## Goal of the exercise
If a line in the listing includes the word "conditions", copy it out.

## Data to examine
[Start of Attachment]

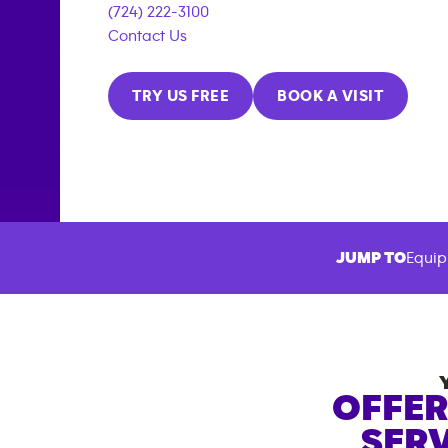
(724) 222-3100
Contact Us
TRY US FREE
BOOK A VISIT
JUMP TO
Equip
OFFER
SERV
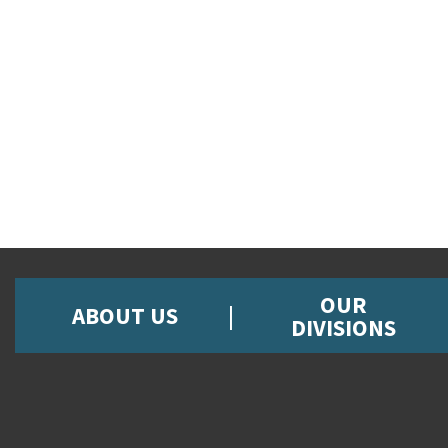
OUR
ABOUT US
DIVISIONS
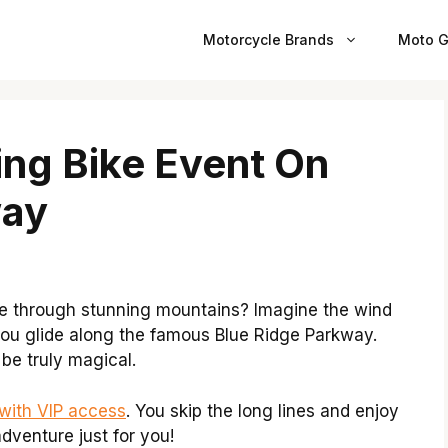
Motorcycle Brands
Moto G
ing Bike Event On
way
ke through stunning mountains? Imagine the wind
 you glide along the famous Blue Ridge Parkway.
 be truly magical.
with VIP access
. You skip the long lines and enjoy
adventure just for you!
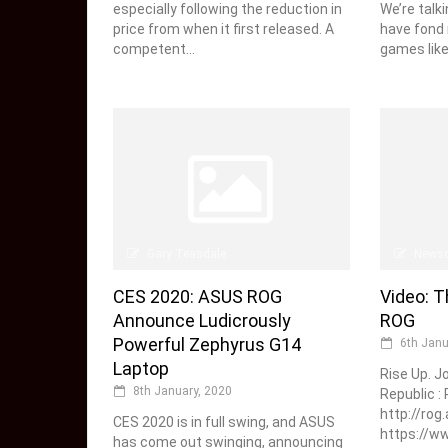
especially following the reduction in
We’re talki
price from when it first released. A
have fond 
competent...
games like.
Gary Teasdale
News
CES 2020: ASUS ROG
Video: T
Announce Ludicrously
ROG
Powerful Zephyrus G14
6th Janu
Laptop
Rise Up. J
8th January, 2020
Republic :
http://rog
CES 2020 is in full swing, and ASUS
https://
has come out swinging, announcing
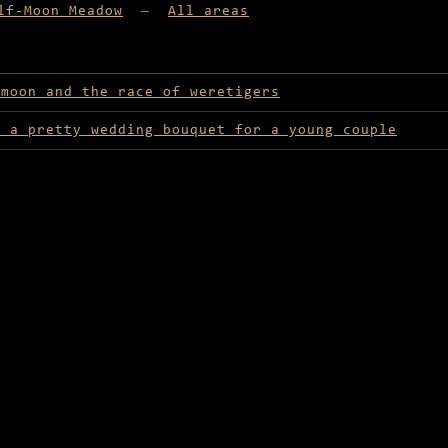
lf-Moon Meadow
—
All areas
lable in Half-Moon Meadow
 moon and the race of weretigers
r a pretty wedding bouquet for a young couple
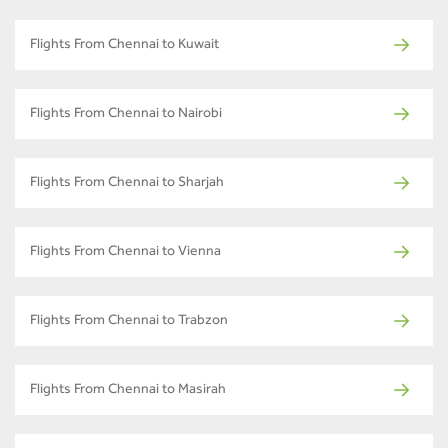
Flights From Chennai to Kuwait
Flights From Chennai to Nairobi
Flights From Chennai to Sharjah
Flights From Chennai to Vienna
Flights From Chennai to Trabzon
Flights From Chennai to Masirah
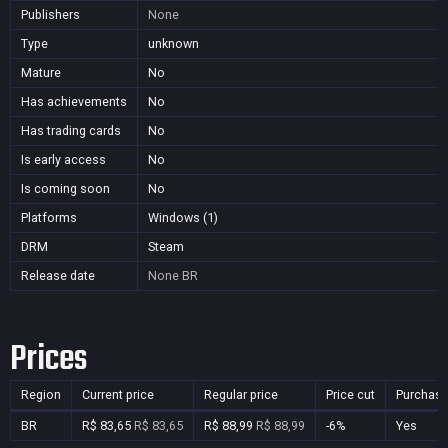
Publishers
None
Type
unknown
Mature
No
Has achievements
No
Has trading cards
No
Is early access
No
Is coming soon
No
Platforms
Windows (1)
DRM
Steam
Release date
None
BR
Prices
Region
Current price
Regular price
Price cut
Purchasa
BR
R$ 83,65
R$ 83,65
R$ 88,99
R$ 88,99
-6%
Yes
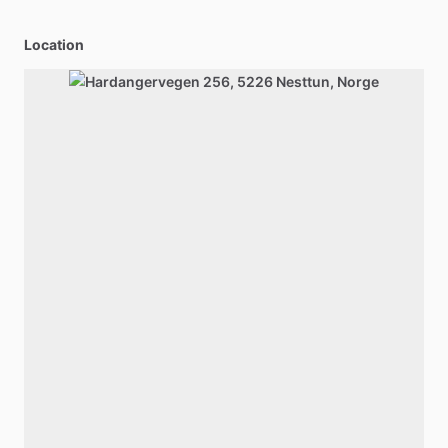
Location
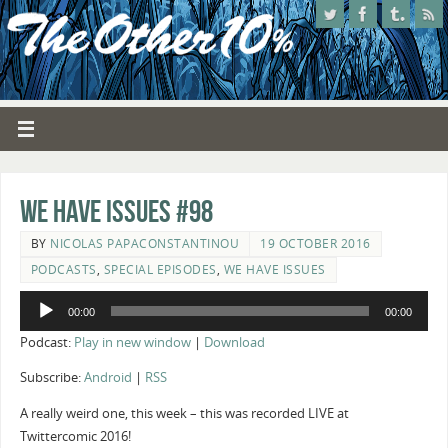
We Have Issues #98
BY
NICOLAS PAPACONSTANTINOU
19 OCTOBER 2016
PODCASTS
,
SPECIAL EPISODES
,
WE HAVE ISSUES
Audio
00:00
00:00
Player
Podcast:
Play in new window
|
Download
Subscribe:
Android
|
RSS
A really weird one, this week – this was recorded LIVE at
Twittercomic 2016!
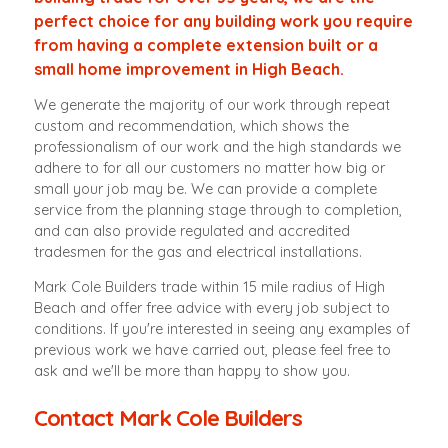
perfect choice for any building work you require
from having a complete extension built or a
small home improvement in High Beach.
We generate the majority of our work through repeat
custom and recommendation, which shows the
professionalism of our work and the high standards we
adhere to for all our customers no matter how big or
small your job may be. We can provide a complete
service from the planning stage through to completion,
and can also provide regulated and accredited
tradesmen for the gas and electrical installations.
Mark Cole Builders trade within 15 mile radius of High
Beach and offer free advice with every job subject to
conditions. If you're interested in seeing any examples of
previous work we have carried out, please feel free to
ask and we'll be more than happy to show you.
Contact Mark Cole Builders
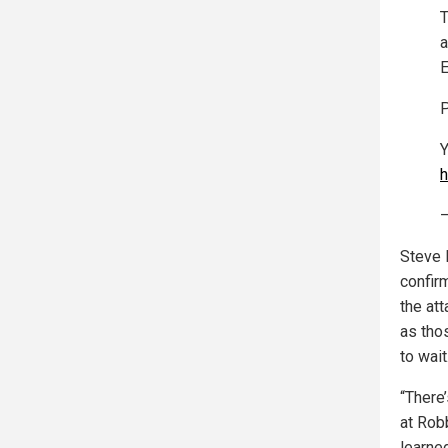
a
E
P
Y
h
—
Steve 
confirm
the att
as tho
to wait
“There
at Rob
learne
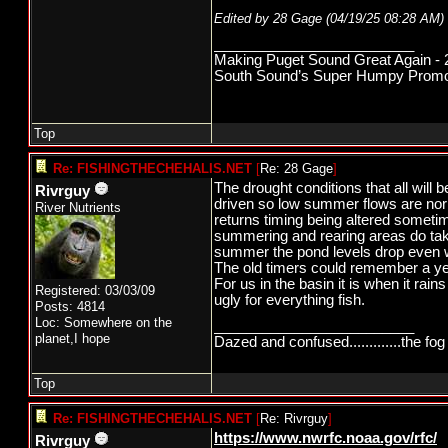
Edited by 28 Gage (
04/19/25
08:28 AM
)
_________________________
Making Puget Sound Great Again - 2
South Sound’s Super Humpy Promoti
Top
Re: FISHINGTHECHEHALIS.NET
[
Re: 28 Gage
]
The drought conditions that all will 
Rivrguy
driven so low summer flows are norma
River Nutrients
returns timing being altered sometime
summering and rearing areas do take 
summer the pond levels drop even wi
The old timers could remember a ye
For us in the basin it is when it rain
Registered: 03/03/09
ugly for everything fish.
Posts: 4814
Loc: Somewhere on the
_________________________
planet,I hope
Dazed and confused.............the fog 
Top
Re: FISHINGTHECHEHALIS.NET
[
Re: Rivrguy
]
https://www.nwrfc.noaa.gov/rfc/
Rivrguy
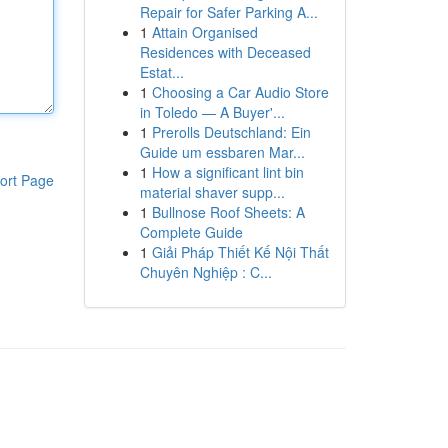
Repair for Safer Parking A...
1
Attain Organised
Residences with Deceased
Estat...
1
Choosing a Car Audio Store
in Toledo — A Buyer'...
1
Prerolls Deutschland: Ein
Guide um essbaren Mar...
1
How a significant lint bin
ort Page
material shaver supp...
1
Bullnose Roof Sheets: A
Complete Guide
1
Giải Pháp Thiết Kế Nội Thất
Chuyên Nghiệp : C...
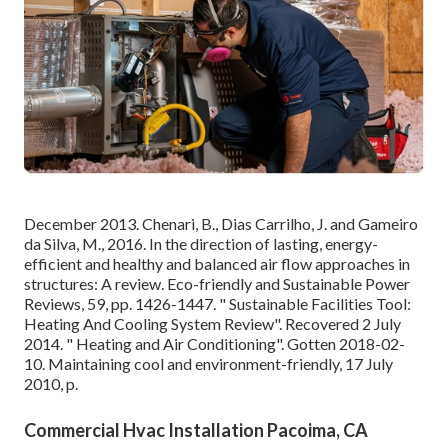
December 2013. Chenari, B., Dias Carrilho, J. and Gameiro
da Silva, M., 2016. In the direction of lasting, energy-
efficient and healthy and balanced air flow approaches in
structures: A review. Eco-friendly and Sustainable Power
Reviews, 59, pp. 1426-1447.
" Sustainable Facilities Tool:
Heating And Cooling System Review"
. Recovered 2 July
2014.
" Heating and Air Conditioning"
. Gotten 2018-02-
10.
Maintaining cool and environment-friendly
, 17 July
2010, p.
Commercial Hvac Installation Pacoima, CA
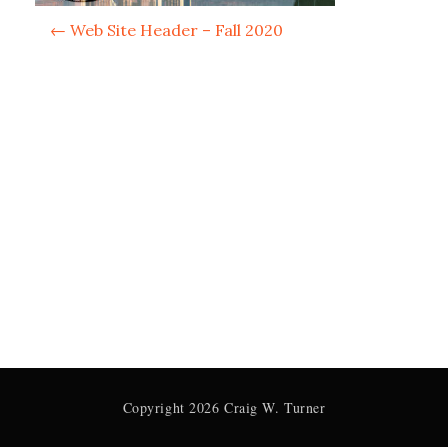
P
←
Web Site Header – Fall 2020
o
s
t
n
a
v
i
g
a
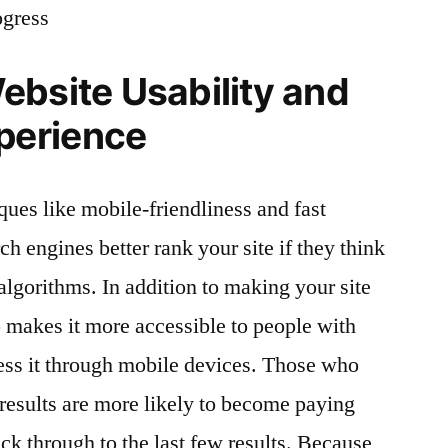
ogress
ebsite Usability and
perience
ues like mobile-friendliness and fast
ch engines better rank your site if they think
 algorithms. In addition to making your site
 makes it more accessible to people with
cess it through mobile devices. Those who
w results are more likely to become paying
ck through to the last few results. Because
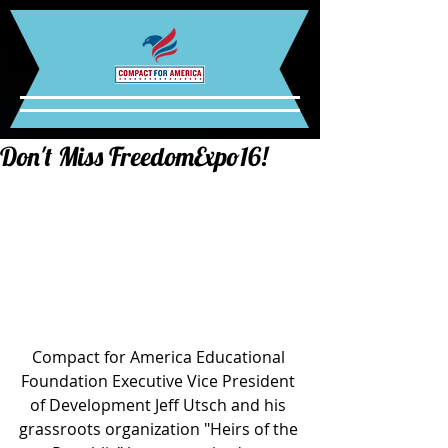
Don't Miss FreedomExpo16!
Compact for America Educational 
Foundation Executive Vice President 
of Development Jeff Utsch and his 
grassroots organization "Heirs of the 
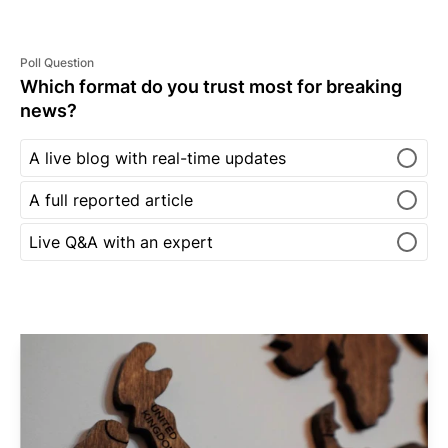
Poll Question
Which format do you trust most for breaking
news?
A live blog with real-time updates
A full reported article
Live Q&A with an expert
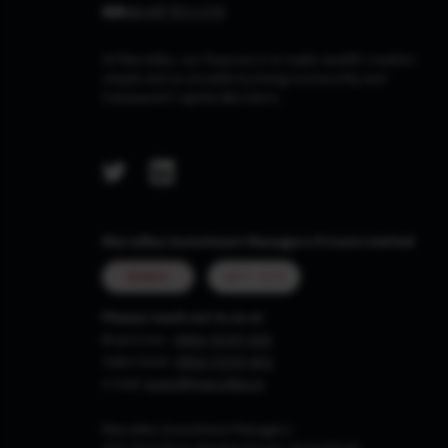
At Marcellus, our Purpose is to make wealth creation
simple and accessible by being trustworthy and
transparent capital allocators.
Marcellus Investment Managers Private Limited
MUMBAI
GIFT CITY
Please reach out to us at
Board Line :
0806-9199-400
Sales Desk:
0806-9199-401
e-mail:
invest@marcellus.in
Marcellus Investment Managers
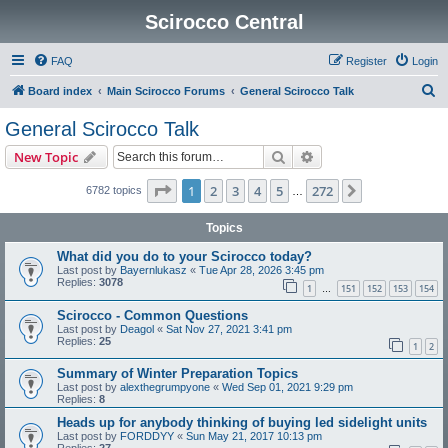
Scirocco Central
FAQ
Register
Login
S
Board index
Main Scirocco Forums
General Scirocco Talk
e
General Scirocco Talk
a
Search
Advanced search
New Topic
r
c
Page
1
of
272
1
2
3
4
5
272
Next
6782 topics
…
h
Topics
What did you do to your Scirocco today?
Last post by
Bayernlukasz
«
Tue Apr 28, 2026 3:45 pm
Replies:
3078
1
151
152
153
154
…
Scirocco - Common Questions
Last post by
Deagol
«
Sat Nov 27, 2021 3:41 pm
Replies:
25
1
2
Summary of Winter Preparation Topics
Last post by
alexthegrumpyone
«
Wed Sep 01, 2021 9:29 pm
Replies:
8
Heads up for anybody thinking of buying led sidelight units
Last post by
FORDDYY
«
Sun May 21, 2017 10:13 pm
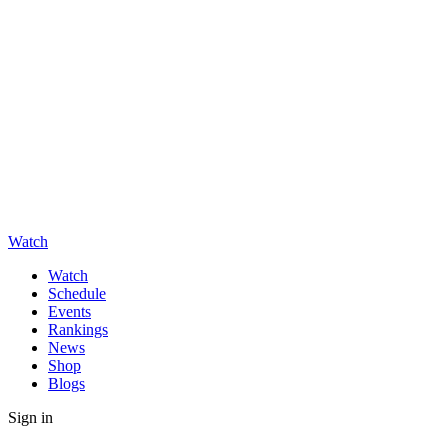
Watch
Watch
Schedule
Events
Rankings
News
Shop
Blogs
Sign in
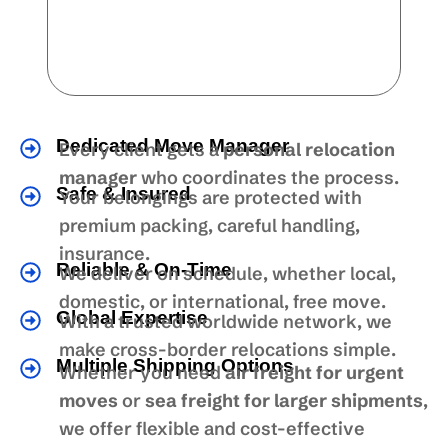
Dedicated Move Manager
Every client gets a
personal relocation
manager
who coordinates the process.
Safe & Insured
Your belongings are protected with
premium packing, careful handling,
insurance.
Reliable & On-Time
We deliver on schedule, whether local,
domestic, or international, free move.
Global Expertise
With a trusted worldwide network, we
make cross-border relocations simple.
Multiple Shipping Options
Whether you need
air freight for urgent
moves
or
sea freight for larger shipments
,
we offer flexible and cost-effective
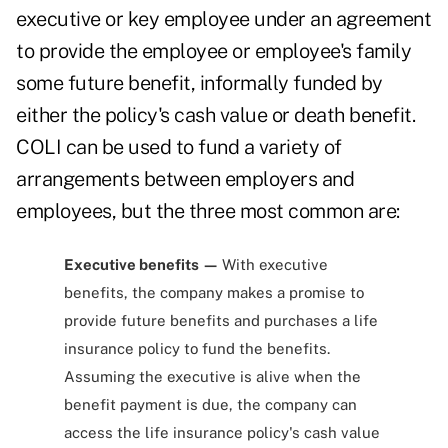
executive or key employee under an agreement
to provide the employee or employee's family
some future benefit, informally funded by
either the policy's cash value or death benefit.
COLI can be used to fund a variety of
arrangements between employers and
employees, but the three most common are:
Executive benefits —
With executive
benefits, the company makes a promise to
provide future benefits and purchases a life
insurance policy to fund the benefits.
Assuming the executive is alive when the
benefit payment is due, the company can
access the life insurance policy's cash value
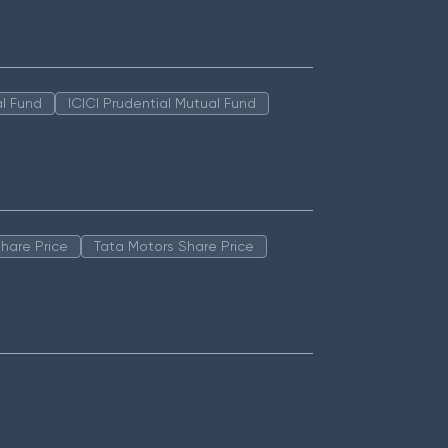
l Fund
ICICI Prudential Mutual Fund
hare Price
Tata Motors Share Price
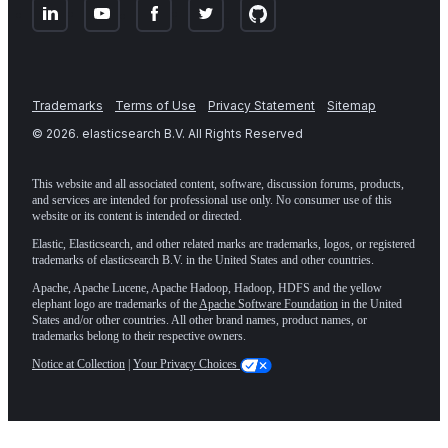
Trademarks
Terms of Use
Privacy Statement
Sitemap
©
2026
. elasticsearch B.V. All Rights Reserved
This website and all associated content, software, discussion forums, products,
and services are intended for professional use only. No consumer use of this
website or its content is intended or directed.
Elastic, Elasticsearch, and other related marks are trademarks, logos, or registered
trademarks of elasticsearch B.V. in the United States and other countries.
Apache, Apache Lucene, Apache Hadoop, Hadoop, HDFS and the yellow
elephant logo are trademarks of the
Apache Software Foundation
in the United
States and/or other countries. All other brand names, product names, or
trademarks belong to their respective owners.
Notice at Collection
|
Your Privacy Choices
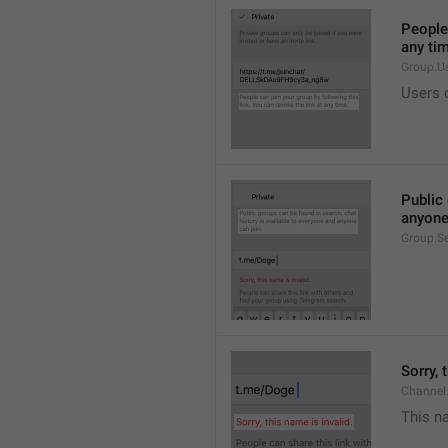
People 
any ti
Group.U
Users c
Public 
anyone
Group.S
Sorry, 
Channel
This na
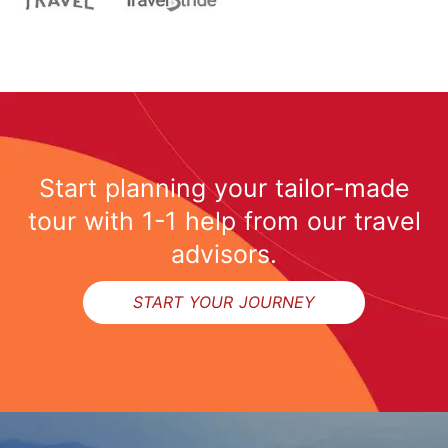
Start planning your tailor-made
tour with 1-1 help from our travel
advisors.
START YOUR JOURNEY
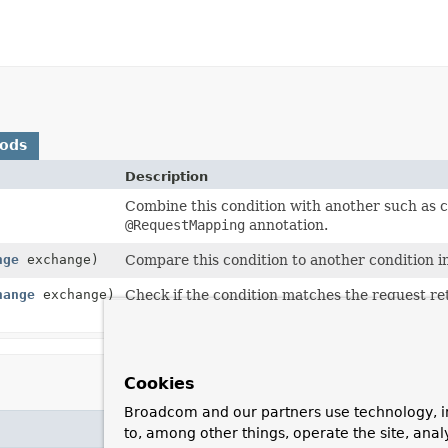
hods
Description
Combine this condition with another such as c
@RequestMapping
annotation.
nge
exchange)
Compare this condition to another condition in
hange
exchange)
Check if the condition matches the request re
current request.
Cookies
Broadcom and our partners use technology, i
to, among other things, operate the site, anal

[End of Attachment]

## Reply
conditions. If you're interested in seeing any examples of
The drought conditions that all will 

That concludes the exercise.